Michael agitó el teléfono por el aire y luego lo frotó contra la manga para crear un poco más de estática y ahorrarse de ese modo la necesidad de escuchar cualquier manida muestra de condolencia por parte de Gillespie. Murmuró una despedida en el auricular y cortó la comunicación.

Luego, permaneció sentado, con los antebrazos apoyados en las rodillas y las manos colgando en el aire. No estaba seguro, pero tenía la impresión de haber cometido la mayor estupidez de su vida. Él siempre se había guiado por el instinto, ya fuera a la hora de elegir una ruta para escalar la pared de una montaña, el curso de unos rápidos o qué cueva debía explorar, y en ese preciso momento había reaccionado del mismo modo: por instinto, y no estaba muy seguro de conocer la razón.

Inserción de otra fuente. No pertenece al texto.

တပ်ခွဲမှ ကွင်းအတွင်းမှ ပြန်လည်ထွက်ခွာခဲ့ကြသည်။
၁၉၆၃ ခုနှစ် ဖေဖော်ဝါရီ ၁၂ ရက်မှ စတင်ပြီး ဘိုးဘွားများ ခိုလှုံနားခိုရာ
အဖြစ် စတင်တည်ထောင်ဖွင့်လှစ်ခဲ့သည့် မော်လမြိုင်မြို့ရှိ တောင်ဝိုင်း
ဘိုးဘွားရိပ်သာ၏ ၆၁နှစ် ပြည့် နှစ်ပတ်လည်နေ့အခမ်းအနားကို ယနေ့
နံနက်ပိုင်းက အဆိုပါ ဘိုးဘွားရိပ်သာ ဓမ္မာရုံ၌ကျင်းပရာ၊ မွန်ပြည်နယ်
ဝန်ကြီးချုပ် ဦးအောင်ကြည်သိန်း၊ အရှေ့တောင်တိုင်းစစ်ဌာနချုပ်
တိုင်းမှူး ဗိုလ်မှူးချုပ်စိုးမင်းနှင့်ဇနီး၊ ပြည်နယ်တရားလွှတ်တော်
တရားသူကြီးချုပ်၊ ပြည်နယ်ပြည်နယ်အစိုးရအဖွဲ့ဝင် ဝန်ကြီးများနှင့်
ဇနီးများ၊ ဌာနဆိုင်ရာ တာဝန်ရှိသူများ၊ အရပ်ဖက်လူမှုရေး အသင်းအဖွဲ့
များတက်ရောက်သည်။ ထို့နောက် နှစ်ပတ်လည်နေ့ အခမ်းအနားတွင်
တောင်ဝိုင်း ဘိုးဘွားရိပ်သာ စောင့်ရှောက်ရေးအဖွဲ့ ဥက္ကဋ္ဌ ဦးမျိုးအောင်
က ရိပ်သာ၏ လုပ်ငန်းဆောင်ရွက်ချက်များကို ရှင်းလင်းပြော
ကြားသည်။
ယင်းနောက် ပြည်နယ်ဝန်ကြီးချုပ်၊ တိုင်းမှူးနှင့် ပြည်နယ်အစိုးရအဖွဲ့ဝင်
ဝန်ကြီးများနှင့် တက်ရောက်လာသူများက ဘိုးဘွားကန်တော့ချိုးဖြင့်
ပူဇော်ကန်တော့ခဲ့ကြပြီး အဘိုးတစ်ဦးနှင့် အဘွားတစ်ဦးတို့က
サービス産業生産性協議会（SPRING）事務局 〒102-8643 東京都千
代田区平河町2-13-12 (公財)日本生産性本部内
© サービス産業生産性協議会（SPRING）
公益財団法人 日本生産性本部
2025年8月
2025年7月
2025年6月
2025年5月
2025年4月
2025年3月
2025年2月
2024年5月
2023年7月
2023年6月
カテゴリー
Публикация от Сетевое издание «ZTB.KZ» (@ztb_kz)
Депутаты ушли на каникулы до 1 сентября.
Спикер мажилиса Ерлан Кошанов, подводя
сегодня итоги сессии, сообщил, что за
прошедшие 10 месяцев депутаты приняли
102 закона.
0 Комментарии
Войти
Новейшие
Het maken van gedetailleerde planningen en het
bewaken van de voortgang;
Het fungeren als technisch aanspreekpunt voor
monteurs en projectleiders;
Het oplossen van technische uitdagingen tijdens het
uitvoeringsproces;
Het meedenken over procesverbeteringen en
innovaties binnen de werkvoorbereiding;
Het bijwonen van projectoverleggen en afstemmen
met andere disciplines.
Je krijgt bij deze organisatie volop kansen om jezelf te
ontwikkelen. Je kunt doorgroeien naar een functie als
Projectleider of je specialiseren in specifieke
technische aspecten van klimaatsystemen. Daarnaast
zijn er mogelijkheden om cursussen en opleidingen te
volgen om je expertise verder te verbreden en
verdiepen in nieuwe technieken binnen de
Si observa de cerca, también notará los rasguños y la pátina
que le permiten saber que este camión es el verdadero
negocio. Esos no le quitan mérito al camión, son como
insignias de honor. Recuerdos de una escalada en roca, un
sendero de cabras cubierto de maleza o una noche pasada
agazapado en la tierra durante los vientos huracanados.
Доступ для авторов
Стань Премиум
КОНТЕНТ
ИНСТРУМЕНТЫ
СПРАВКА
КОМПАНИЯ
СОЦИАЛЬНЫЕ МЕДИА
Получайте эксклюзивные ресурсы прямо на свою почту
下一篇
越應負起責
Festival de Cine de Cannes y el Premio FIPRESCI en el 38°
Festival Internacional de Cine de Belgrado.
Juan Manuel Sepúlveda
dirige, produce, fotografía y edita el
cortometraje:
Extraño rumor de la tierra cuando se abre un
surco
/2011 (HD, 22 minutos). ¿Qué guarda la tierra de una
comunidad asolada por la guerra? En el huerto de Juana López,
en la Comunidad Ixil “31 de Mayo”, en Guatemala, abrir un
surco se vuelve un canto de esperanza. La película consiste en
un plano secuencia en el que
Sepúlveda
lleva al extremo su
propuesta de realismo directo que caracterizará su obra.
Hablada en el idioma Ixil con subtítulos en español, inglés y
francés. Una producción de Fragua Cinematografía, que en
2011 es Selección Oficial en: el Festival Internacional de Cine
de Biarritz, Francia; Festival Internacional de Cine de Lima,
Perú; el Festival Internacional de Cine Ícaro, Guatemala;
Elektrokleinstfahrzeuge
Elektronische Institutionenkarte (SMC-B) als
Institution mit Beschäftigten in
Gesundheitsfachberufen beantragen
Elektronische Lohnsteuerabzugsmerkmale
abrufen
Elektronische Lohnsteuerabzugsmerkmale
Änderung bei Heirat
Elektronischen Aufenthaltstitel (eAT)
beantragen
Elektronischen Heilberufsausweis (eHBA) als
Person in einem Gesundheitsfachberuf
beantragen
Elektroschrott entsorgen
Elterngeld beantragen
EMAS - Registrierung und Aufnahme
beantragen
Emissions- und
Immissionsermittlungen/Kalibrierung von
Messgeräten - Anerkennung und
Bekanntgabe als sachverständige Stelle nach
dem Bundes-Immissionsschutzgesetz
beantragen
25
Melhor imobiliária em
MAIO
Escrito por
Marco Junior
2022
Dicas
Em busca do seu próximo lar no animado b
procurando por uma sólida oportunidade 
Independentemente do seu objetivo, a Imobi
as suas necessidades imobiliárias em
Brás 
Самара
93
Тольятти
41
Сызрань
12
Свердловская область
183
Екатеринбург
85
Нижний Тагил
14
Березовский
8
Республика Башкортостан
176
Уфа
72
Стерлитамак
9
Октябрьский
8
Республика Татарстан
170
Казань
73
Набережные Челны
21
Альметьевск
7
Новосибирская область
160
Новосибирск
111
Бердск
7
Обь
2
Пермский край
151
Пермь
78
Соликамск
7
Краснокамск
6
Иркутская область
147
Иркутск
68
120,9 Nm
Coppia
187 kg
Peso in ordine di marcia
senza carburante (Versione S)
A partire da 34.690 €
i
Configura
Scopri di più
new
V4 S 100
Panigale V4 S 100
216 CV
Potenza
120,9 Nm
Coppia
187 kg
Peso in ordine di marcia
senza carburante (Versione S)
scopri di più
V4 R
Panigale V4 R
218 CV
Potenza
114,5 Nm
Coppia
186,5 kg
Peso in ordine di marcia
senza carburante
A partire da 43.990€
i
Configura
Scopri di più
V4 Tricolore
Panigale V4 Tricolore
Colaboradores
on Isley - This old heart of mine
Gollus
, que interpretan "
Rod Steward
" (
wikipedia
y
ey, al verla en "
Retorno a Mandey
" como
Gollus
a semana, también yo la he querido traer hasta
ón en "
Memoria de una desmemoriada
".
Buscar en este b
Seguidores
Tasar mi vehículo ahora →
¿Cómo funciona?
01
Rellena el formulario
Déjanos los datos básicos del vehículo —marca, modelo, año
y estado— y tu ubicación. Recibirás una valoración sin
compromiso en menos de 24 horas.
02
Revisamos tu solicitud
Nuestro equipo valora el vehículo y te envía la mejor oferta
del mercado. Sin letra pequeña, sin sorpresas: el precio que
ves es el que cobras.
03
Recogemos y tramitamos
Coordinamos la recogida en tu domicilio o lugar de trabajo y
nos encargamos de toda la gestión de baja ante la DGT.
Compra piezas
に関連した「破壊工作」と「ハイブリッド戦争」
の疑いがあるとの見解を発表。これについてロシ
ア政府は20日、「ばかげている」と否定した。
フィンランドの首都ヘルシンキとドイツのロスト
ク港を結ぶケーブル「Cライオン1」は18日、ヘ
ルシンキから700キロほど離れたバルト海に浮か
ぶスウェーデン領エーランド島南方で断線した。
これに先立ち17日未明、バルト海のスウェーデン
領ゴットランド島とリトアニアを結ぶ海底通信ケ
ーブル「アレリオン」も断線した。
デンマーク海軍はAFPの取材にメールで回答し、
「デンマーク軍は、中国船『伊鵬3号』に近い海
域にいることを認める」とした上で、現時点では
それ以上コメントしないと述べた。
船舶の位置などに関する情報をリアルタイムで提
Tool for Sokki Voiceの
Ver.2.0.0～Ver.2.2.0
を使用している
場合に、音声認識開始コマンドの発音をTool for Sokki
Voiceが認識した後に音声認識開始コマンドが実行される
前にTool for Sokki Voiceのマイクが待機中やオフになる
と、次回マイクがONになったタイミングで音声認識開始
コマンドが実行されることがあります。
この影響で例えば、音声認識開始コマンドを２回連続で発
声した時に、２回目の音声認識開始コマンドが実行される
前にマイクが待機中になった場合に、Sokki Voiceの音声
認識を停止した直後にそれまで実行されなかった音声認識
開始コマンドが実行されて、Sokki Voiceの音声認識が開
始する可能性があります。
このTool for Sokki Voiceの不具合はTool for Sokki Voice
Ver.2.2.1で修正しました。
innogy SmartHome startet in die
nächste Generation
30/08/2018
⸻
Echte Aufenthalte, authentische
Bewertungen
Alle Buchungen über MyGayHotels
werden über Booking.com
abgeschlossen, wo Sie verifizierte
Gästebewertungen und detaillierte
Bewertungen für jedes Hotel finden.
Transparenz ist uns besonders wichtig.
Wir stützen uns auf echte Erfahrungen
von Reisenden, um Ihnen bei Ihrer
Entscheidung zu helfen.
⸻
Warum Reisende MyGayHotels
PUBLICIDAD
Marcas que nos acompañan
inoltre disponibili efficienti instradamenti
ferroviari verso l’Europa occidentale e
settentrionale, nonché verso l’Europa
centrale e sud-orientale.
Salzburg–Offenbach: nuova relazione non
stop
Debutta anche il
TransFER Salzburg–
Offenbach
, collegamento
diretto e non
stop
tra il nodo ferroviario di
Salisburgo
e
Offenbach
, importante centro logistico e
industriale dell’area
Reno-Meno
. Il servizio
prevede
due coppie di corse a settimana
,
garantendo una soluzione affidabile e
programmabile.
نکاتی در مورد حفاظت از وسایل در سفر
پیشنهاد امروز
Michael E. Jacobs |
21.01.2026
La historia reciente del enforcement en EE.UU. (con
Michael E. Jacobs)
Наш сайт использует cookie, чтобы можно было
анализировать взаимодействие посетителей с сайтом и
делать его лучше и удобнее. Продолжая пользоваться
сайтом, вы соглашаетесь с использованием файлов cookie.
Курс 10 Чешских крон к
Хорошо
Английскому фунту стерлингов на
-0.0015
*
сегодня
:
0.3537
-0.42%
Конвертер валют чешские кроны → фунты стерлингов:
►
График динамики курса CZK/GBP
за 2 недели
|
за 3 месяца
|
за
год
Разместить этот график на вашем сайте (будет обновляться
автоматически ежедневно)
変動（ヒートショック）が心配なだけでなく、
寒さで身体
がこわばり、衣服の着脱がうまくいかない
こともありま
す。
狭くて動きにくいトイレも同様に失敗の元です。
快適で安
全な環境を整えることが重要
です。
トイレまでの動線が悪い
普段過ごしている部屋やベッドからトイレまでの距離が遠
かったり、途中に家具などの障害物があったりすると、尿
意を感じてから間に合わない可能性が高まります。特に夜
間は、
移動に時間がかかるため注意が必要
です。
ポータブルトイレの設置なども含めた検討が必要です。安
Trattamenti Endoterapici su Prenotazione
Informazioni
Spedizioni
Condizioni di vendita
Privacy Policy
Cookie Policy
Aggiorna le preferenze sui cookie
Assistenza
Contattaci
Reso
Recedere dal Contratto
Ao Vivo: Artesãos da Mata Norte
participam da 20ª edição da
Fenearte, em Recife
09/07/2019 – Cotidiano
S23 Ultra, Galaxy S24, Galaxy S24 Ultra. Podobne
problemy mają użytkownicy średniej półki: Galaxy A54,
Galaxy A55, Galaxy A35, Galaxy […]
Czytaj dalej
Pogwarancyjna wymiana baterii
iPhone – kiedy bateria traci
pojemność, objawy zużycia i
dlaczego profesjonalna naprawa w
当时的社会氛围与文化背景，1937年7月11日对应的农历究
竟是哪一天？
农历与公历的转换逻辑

Únicamente sabía que una parte muy honda de su ser se negaba a entregar a Eleanor, la idea se le antojaba insoportable.

«Te has jodido tú solito y a conciencia», dijo para sus adentros.

Se arrastró hasta el comedor, donde se apoderó de un sándwich y un par de cervezas de la marca Sam Adams, cuya etiqueta, tan similar a un membrete, sólo le sirvió para acordarse de los albaranes y facturas sobre cuyos reversos Ackerley había escrito sus últimas notas.

El tío Barney había preparado unas bandejas con pasteles navideños: hombrecitos de pan de jengibre con un baño de azúcar rosáceo. Wilde tomó un par. Resultaba fácil pensar que el espíritu de la navidad reinara en un paisaje nevado como el Polo Sur, pero brillaba por su ausencia. Todos habían cantado las canciones preferidas de Danzing durante la ceremonia fúnebre, cierto, pero no había oído mucha música desde entonces. Una especie de mortaja pendía sobre Point Adélie y sus moradores.

Pensó en hacer una visita a la enfermería durante el camino de vuelta a su dormitorio, pero al final pasó de largo. No tenía corazón para enfrentarse a Eleanor en ese preciso momento y, menos aún, mentirle en lo tocante a Sinclair, tal y como se le había ordenado. Tenía serios problemas de conciencia, en especial después de haber desbaratado las cosas con Gillespie. Necesitaba estar a solas con sus pensamientos.

Y eso empezaba a convertirse en una constante demasiado habitual.

Aquello había comenzado como un interrogante fugaz hecho sin concederle mucha importancia, pero se había convertido en algo a lo que su mente volvía una y otra vez. ¿Qué iba a ser de Eleanor? Ella no podía quedarse en Point Adélie para siempre, eso era evidente, pero ¿cómo y bajo qué circunstancias podría marcharse? ¿Había trazado Murphy algún plan por su cuenta? Hasta donde él era capaz de prever, la señorita Ames iba a necesitar un amigo, no, más que eso, una persona conocida en quien ella confiara y también comprendió que se había asignado él solito ese papel sin pararse a pensarlo.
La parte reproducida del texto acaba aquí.